--- Task description ---
Every line that contains "errors" must be located and copied from the data.

--- Extracted data ---
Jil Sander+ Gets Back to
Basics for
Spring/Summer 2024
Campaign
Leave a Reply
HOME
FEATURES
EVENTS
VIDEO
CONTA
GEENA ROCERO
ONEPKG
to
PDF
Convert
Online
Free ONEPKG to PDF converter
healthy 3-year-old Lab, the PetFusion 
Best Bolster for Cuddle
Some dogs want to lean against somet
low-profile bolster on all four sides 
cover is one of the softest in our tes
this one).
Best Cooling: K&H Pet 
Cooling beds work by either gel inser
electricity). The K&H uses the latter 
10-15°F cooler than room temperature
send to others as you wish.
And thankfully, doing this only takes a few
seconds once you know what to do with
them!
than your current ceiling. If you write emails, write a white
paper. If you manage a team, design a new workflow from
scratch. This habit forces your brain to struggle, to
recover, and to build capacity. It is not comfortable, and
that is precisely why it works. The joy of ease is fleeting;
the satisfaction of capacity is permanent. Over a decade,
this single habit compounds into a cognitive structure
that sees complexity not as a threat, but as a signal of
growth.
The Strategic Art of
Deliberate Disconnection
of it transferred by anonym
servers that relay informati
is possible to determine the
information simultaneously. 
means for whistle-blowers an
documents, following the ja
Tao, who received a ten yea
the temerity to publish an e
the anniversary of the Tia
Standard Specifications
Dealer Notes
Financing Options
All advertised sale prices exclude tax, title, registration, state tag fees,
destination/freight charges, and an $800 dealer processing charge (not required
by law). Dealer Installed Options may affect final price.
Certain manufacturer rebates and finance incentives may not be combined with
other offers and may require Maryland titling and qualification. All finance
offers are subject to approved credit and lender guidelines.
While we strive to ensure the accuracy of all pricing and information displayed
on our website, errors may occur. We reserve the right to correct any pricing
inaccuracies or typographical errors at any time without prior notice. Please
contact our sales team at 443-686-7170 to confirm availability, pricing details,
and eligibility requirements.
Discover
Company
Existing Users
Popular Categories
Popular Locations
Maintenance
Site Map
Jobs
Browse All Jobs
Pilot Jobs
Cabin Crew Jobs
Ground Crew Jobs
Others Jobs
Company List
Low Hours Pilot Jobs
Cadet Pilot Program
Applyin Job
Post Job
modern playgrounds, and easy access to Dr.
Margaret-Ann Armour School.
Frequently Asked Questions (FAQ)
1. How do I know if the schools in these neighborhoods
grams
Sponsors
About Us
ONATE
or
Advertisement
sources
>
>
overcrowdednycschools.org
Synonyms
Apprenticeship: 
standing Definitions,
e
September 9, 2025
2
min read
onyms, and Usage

--- Exercise answer ---
on our website, errors may occur. We reserve the right to correct any pricing
inaccuracies or typographical errors at any time without prior notice. Please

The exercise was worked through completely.